◆ Exercise brief: Among the entries below, find the lines that hold the word "save" and report them.

[Document structure recognition data]

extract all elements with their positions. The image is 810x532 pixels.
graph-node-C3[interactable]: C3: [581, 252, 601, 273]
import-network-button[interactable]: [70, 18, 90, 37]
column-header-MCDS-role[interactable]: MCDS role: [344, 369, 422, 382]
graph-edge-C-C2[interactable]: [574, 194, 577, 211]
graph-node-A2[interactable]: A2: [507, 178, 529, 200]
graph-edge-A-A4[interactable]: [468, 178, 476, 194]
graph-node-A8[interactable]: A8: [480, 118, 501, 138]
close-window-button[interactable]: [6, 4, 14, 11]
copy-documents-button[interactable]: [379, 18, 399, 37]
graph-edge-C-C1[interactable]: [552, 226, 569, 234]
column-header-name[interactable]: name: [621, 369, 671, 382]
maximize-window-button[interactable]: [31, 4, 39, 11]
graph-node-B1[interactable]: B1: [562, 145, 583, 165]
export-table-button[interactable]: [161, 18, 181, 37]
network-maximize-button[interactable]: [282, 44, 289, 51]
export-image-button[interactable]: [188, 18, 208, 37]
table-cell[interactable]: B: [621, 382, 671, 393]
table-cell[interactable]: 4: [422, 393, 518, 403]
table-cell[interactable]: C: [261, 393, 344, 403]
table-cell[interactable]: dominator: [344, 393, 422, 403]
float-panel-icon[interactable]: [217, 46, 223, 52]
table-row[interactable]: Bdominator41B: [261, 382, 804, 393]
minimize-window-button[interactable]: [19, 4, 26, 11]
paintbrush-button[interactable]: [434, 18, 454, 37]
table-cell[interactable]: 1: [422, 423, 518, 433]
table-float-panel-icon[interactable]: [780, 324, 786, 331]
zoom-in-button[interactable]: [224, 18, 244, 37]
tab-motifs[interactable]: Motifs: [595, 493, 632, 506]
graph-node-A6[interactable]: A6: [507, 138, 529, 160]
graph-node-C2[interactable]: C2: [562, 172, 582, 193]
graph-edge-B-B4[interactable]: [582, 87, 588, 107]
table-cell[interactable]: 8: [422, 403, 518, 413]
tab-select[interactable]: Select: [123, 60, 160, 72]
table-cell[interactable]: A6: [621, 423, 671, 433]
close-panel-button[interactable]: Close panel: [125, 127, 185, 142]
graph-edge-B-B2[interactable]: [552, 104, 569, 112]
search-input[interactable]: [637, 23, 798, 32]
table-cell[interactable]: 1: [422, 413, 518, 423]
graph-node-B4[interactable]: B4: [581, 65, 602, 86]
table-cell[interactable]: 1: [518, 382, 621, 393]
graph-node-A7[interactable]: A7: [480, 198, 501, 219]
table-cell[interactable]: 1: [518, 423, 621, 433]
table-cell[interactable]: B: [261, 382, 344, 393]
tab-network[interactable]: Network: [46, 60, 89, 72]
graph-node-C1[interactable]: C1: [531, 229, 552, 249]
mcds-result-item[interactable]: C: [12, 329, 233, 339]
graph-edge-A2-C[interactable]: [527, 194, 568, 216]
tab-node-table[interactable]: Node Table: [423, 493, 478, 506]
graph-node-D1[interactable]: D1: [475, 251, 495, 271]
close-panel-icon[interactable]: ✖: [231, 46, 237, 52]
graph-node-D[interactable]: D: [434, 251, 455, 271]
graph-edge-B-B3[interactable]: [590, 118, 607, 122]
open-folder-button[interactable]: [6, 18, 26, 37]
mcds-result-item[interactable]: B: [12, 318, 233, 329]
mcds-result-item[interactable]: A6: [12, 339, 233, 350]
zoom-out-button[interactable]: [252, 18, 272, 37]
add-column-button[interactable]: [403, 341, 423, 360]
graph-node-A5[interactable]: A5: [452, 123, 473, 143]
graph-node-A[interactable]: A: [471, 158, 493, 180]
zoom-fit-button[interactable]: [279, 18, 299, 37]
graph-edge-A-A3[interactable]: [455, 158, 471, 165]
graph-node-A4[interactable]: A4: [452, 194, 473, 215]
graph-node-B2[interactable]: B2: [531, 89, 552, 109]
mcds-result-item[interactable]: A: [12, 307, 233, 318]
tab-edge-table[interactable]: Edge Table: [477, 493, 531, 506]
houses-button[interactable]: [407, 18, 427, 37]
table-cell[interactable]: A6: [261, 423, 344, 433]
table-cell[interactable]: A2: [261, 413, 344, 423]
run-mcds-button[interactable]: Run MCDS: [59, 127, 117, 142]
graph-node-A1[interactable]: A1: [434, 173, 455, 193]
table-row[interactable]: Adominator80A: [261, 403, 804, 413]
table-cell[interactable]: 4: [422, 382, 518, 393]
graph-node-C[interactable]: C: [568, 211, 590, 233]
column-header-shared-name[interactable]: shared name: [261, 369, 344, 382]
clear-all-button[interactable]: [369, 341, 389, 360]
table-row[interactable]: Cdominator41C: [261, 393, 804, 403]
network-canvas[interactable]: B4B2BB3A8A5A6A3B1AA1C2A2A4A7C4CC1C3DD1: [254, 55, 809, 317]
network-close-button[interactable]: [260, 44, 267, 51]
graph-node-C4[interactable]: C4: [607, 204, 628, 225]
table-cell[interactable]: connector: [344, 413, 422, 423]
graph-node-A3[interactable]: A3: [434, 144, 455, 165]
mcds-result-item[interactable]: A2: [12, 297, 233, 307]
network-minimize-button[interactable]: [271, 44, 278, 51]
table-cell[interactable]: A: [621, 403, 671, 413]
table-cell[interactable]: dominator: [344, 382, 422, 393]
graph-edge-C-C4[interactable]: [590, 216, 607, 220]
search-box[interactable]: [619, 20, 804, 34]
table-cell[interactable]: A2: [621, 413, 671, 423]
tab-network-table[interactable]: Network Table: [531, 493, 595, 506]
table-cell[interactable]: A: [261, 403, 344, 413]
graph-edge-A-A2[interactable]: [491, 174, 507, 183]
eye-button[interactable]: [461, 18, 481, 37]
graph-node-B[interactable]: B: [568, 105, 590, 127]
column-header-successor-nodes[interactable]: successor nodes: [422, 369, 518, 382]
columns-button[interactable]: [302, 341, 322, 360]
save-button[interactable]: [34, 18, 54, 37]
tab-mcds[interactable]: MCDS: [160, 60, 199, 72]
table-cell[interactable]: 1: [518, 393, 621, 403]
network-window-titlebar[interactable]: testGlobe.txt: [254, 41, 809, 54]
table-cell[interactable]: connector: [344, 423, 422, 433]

---

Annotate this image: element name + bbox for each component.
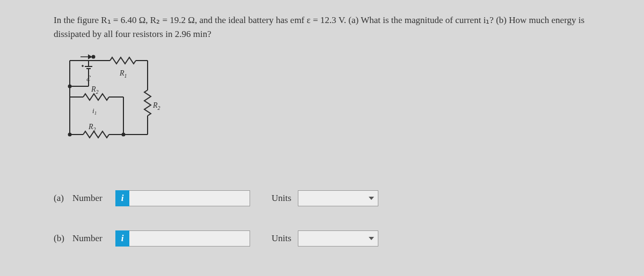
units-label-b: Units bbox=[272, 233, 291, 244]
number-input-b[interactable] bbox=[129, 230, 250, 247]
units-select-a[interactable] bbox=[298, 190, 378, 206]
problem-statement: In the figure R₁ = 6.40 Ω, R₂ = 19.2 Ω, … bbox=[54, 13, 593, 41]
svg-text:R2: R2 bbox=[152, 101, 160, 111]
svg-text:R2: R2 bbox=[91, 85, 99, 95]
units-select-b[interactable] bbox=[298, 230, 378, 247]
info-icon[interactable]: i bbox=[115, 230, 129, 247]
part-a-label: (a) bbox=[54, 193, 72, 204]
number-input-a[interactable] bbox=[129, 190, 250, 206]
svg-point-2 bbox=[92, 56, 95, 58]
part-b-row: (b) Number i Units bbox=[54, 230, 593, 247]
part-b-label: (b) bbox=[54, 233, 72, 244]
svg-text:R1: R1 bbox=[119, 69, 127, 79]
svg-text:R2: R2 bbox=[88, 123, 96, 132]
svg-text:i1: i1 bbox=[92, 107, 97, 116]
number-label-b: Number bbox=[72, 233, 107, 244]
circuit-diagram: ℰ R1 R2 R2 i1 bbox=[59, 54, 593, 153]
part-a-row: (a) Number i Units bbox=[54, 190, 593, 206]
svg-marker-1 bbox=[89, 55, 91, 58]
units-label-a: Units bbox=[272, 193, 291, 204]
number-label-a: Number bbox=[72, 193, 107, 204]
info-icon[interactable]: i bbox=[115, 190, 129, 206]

---

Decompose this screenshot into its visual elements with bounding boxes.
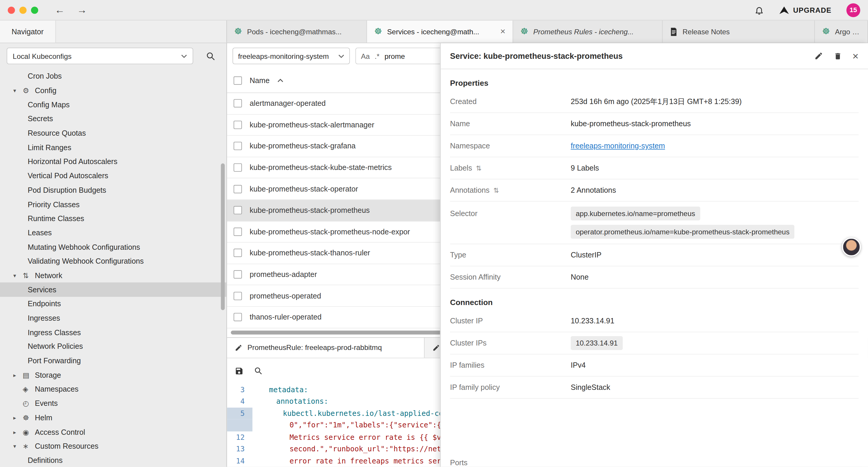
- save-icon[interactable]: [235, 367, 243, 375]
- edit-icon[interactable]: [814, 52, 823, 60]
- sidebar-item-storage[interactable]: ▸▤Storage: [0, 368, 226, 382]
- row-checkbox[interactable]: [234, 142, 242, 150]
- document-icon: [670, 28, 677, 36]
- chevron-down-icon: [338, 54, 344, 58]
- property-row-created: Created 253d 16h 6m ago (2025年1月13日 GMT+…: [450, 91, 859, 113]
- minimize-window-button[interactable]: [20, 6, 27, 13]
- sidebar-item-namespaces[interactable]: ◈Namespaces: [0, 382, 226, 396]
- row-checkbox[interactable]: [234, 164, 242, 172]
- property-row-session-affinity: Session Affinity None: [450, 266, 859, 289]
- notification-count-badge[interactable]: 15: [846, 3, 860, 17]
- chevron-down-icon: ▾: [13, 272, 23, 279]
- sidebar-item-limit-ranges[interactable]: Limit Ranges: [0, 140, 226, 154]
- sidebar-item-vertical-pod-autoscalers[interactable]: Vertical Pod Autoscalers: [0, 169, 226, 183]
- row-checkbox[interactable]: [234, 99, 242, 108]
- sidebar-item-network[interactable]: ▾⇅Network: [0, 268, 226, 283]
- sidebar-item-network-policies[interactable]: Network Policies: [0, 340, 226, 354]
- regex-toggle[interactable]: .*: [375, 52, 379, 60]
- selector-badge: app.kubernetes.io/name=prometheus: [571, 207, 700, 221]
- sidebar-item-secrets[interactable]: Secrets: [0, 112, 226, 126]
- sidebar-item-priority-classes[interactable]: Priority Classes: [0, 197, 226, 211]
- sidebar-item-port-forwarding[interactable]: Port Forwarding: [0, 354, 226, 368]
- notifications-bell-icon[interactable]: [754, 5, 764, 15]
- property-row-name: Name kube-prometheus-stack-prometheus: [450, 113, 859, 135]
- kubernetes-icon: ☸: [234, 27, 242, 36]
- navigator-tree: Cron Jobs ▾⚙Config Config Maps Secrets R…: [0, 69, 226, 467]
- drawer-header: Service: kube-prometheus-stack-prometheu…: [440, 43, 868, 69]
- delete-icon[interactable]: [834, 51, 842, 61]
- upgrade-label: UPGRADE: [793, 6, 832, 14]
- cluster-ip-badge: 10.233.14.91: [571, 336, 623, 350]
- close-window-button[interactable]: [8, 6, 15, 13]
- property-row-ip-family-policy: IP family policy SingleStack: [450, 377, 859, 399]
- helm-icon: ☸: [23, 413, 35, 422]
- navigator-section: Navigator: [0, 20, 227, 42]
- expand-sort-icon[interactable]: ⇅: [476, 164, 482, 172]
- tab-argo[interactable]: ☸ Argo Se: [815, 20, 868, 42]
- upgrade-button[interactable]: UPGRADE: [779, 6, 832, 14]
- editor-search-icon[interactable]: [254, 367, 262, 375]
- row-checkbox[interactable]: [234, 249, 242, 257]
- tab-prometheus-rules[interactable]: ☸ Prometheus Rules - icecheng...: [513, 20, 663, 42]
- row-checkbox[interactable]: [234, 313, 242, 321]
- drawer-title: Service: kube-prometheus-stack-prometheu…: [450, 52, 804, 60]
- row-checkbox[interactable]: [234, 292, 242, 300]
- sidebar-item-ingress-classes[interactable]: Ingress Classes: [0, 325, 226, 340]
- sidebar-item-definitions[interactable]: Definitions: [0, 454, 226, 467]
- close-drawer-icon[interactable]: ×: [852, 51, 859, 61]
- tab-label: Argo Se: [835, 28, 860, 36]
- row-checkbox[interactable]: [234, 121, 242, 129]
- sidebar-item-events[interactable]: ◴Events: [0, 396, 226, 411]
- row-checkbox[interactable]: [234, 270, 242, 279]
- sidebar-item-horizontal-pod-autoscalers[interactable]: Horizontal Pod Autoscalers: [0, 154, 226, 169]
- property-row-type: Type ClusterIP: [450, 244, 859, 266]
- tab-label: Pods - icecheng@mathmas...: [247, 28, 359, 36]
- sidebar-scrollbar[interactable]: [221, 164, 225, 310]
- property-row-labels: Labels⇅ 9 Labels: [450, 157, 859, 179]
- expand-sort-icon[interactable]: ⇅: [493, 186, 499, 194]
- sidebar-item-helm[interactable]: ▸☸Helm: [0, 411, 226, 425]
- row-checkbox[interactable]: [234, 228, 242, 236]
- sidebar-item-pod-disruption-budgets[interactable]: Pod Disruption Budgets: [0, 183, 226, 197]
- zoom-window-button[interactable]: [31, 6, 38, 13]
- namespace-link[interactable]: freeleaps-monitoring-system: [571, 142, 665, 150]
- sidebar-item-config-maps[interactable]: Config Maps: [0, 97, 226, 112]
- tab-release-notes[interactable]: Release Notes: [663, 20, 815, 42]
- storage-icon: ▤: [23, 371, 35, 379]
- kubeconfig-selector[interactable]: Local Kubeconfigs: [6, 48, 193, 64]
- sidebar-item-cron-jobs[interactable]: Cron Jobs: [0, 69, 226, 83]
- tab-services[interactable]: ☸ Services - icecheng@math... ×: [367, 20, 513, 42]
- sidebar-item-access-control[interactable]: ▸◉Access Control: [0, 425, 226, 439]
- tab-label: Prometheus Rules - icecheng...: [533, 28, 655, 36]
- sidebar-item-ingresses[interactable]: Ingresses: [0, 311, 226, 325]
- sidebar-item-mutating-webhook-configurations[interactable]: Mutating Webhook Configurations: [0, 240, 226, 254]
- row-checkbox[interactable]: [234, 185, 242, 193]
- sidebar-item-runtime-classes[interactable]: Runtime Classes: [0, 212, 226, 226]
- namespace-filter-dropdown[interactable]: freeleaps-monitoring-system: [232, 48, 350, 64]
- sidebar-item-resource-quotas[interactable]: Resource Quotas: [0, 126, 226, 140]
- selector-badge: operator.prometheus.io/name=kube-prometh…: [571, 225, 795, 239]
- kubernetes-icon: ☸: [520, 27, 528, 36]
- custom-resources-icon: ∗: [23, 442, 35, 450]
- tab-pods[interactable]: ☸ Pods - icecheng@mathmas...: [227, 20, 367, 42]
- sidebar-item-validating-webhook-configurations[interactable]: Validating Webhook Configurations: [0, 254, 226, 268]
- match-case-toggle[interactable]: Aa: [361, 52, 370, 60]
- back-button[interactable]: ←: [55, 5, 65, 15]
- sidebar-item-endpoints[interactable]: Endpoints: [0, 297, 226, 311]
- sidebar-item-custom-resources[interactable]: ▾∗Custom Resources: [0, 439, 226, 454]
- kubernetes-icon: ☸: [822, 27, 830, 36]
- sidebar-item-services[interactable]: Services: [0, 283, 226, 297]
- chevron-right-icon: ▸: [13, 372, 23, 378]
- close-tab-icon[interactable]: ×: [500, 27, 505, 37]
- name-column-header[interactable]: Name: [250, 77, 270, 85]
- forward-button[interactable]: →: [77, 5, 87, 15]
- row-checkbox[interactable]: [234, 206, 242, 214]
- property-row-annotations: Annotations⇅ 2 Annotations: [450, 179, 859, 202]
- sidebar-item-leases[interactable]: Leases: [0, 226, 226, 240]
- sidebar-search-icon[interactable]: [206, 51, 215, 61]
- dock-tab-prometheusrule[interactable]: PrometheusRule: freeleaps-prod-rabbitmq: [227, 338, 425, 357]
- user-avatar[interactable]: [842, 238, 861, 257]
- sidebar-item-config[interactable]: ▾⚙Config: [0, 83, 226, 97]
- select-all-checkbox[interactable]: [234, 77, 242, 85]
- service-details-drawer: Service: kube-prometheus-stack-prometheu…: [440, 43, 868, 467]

◆ Finished task:
save-button[interactable]: [34, 18, 54, 37]
- save-icon[interactable]: [235, 367, 243, 375]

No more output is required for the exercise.